Features

Fence defence

AdobeStock_100555010

Skylarks successfully bred on Wanstead Flats last year, helped by temporary fencing to prevent disturbance to these ground-nesting birds. Please respect the fence again this year, says Mary Holden

Wanstead Flats has always been known for its iconic ground-nesting Skylarks, but in recent years, numbers have fallen. During the 2012 Olympics, a temporary police base was installed on the fairground site, east of Centre Road, and in the following years, no Skylarks nested in that area, although several pairs continued to breed among the anthills on the other side of the road. These birds represent the closest population of breeding Skylarks to the centre of London.

Numbers have been in decline nationally for decades due to various factors, including loss of habitat. The future for the Wanstead Flats birds looked bleak. In 2020, no Skylarks bred successfully on the Flats and our other ground-nesting bird, the Meadow Pipit, also stopped breeding. Drastic action was needed to prevent the Skylarks from disappearing. The Wren Wildlife and Conservation Group, in conjunction with the City of London Corporation, which owns and manages the land, were determined to try and protect numbers locally.
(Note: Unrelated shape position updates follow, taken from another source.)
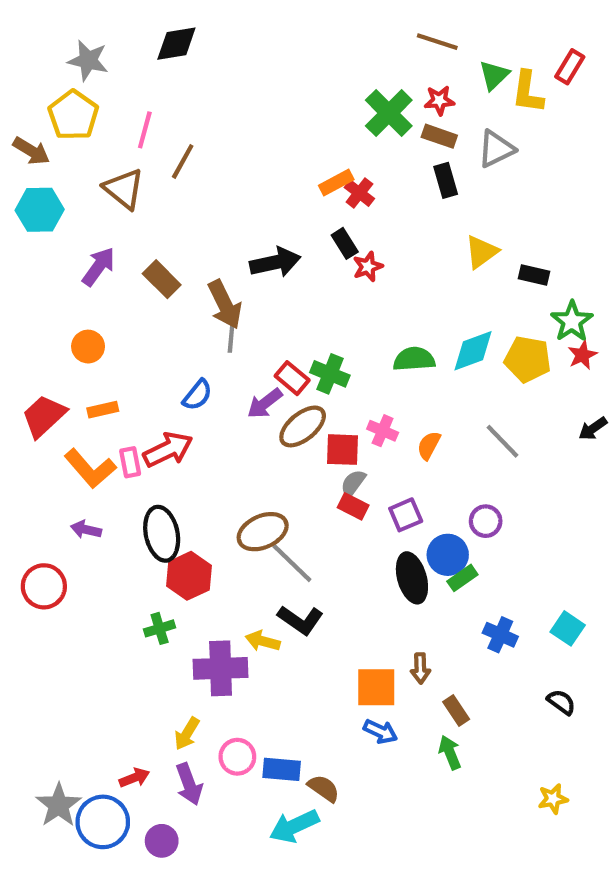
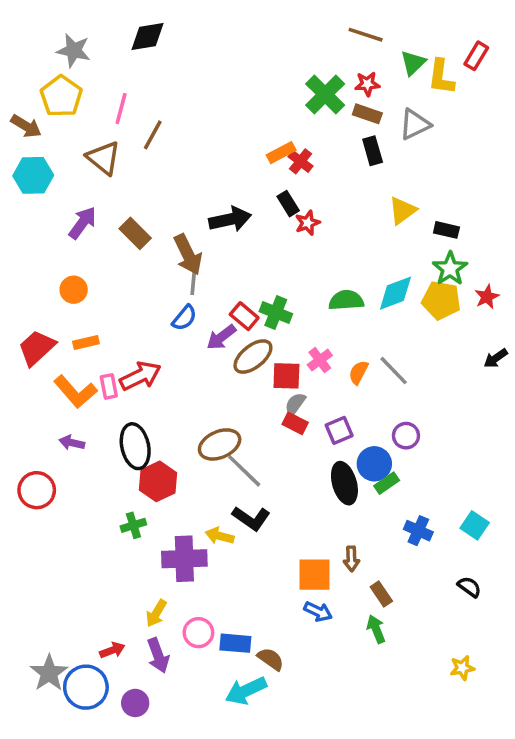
green star: (572, 321) -> (450, 269), moved
blue semicircle: (197, 395) -> (184, 318), moved
pink cross: (383, 431) -> (320, 360), turned 30
gray line: (502, 441) -> (394, 371), moved

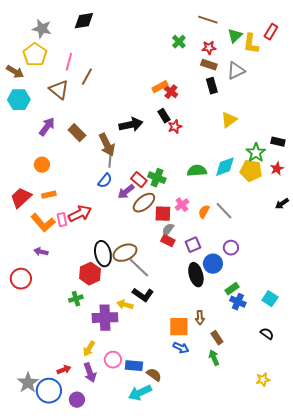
green cross: (325, 94) -> (179, 42), moved, size x0.6
black rectangle: (446, 230) -> (278, 142), moved
black ellipse: (135, 446) -> (103, 254), moved
green rectangle: (387, 483) -> (232, 289), moved

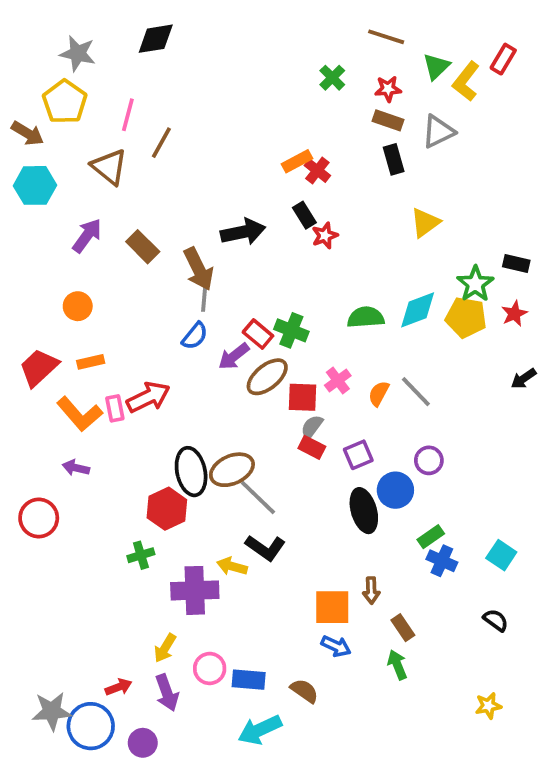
yellow L-shape: (251, 44) -> (466, 81), turned 30
brown semicircle: (154, 375) -> (304, 691), moved
gray star: (28, 383) -> (52, 711), turned 30

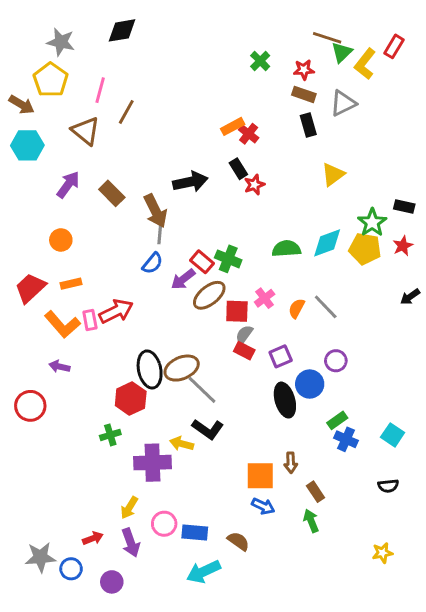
brown line: (386, 37) -> (327, 38), moved
black semicircle: (496, 620) -> (388, 486), turned 138
blue circle: (91, 726) -> (71, 569), size x0.6

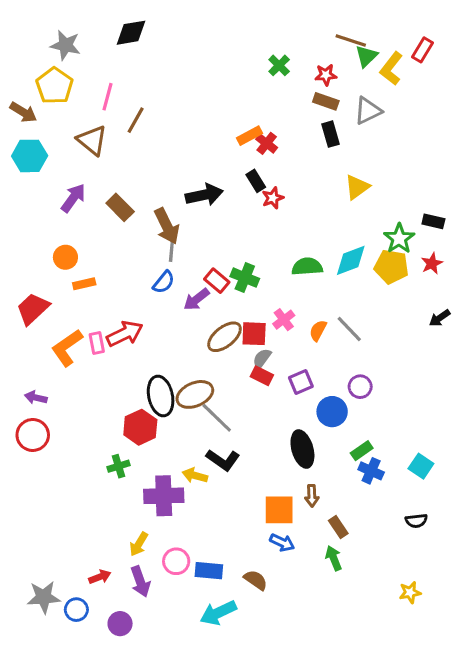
orange rectangle: (71, 284) -> (84, 284), moved
brown ellipse: (209, 295) -> (224, 337), moved
orange L-shape: (62, 324) -> (67, 348), turned 96
purple arrow: (59, 367) -> (36, 398), moved
black ellipse: (285, 400) -> (302, 449), moved

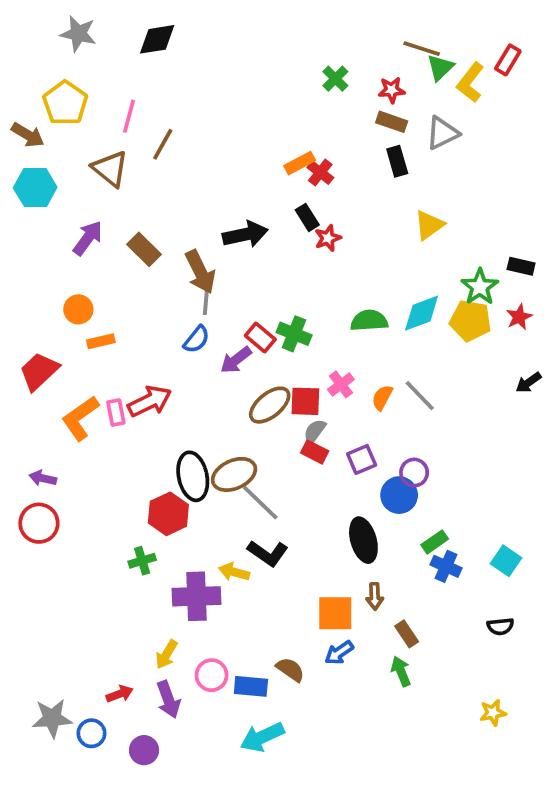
gray star: (65, 45) -> (78, 34), moved
purple circle: (360, 387) -> (414, 473), moved
blue arrow: (282, 543) -> (339, 653), turned 120
brown semicircle: (256, 580) -> (290, 670), moved

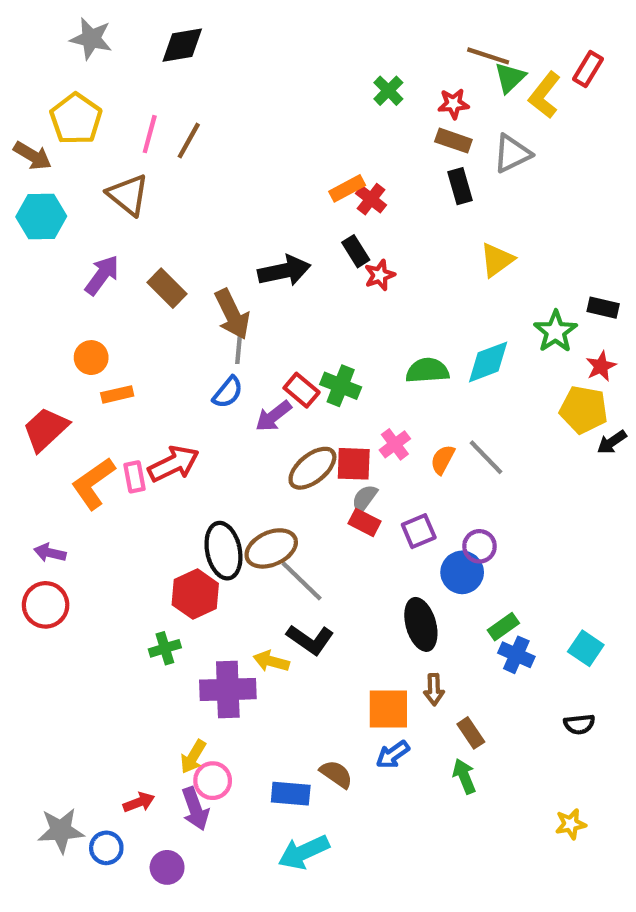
brown line: (163, 144) -> (189, 141), moved
yellow pentagon: (470, 321) -> (584, 410), moved
pink circle: (212, 675) -> (213, 781), moved

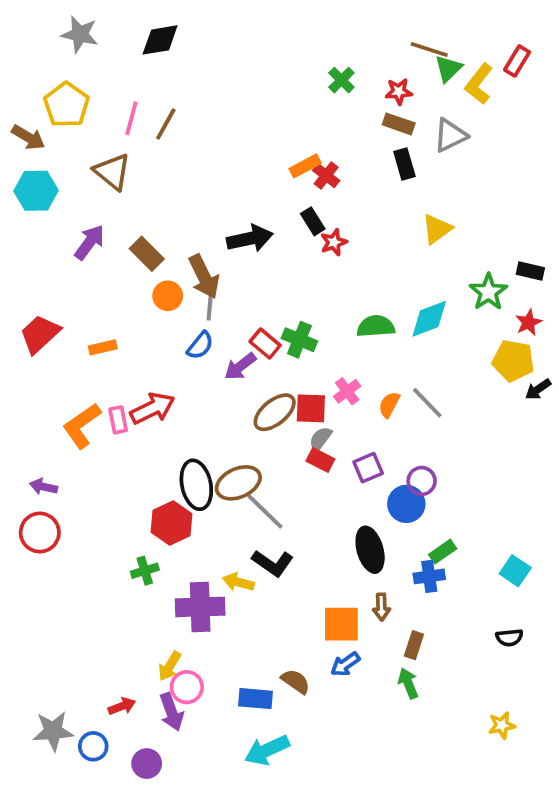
orange circle: (91, 358) -> (168, 296), moved
red trapezoid: (46, 429) -> (40, 334), moved
blue cross: (516, 655) -> (429, 576), moved, turned -32
brown rectangle: (471, 733) -> (414, 645), turned 52

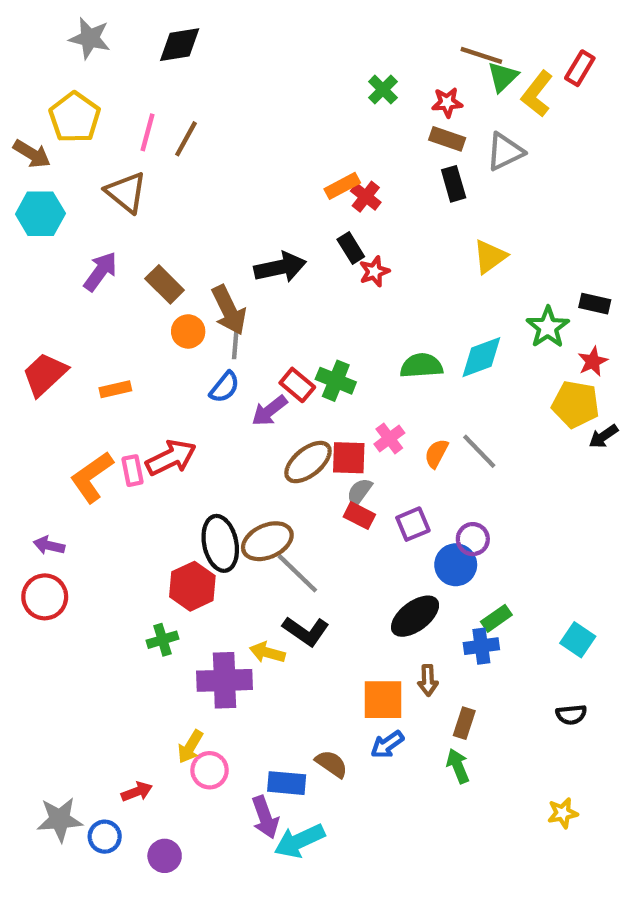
black ellipse: (370, 550) -> (415, 616), turned 69
purple arrow: (172, 712) -> (265, 817), moved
So, in 2021 and each year since, temporary fencing has been erected around two areas of the Flats between March and the end of August. This has meant that the birds – whose eggs and chicks are particularly vulnerable to disturbance – have been protected from heavy human and canine footfall during the nesting season. This protection paid off handsomely last year with at least four young birds fledging – the best breeding success for quite a few years.

We hope the Skylarks repeat that success this year and that we will begin to see the recolonisation of more areas of the Flats.

In order to reduce the use of single-use plastic fencing, the City of London Corporation has this year been experimenting with blue rope to demarcate the two areas, and people are politely being asked to keep out and also to keep their dogs on a lead between Centre Road and the football pitches.

The reaction of walkers to the new ropes has generally been very positive and the vast majority of people are willing to keep out to protect the nesting birds. But like me, many people are annoyed and perplexed by those that wish to keep traversing the area. A person or persons so far unknown have been vandalising the ropes, meaning they had to be totally replaced several times last month.

Please respect the temporary fencing: the future of our Skylarks, which bring local people and visitors alike so much joy every spring and summer, may depend on it. If you see the rope being vandalised, please report it to the police by phoning 101.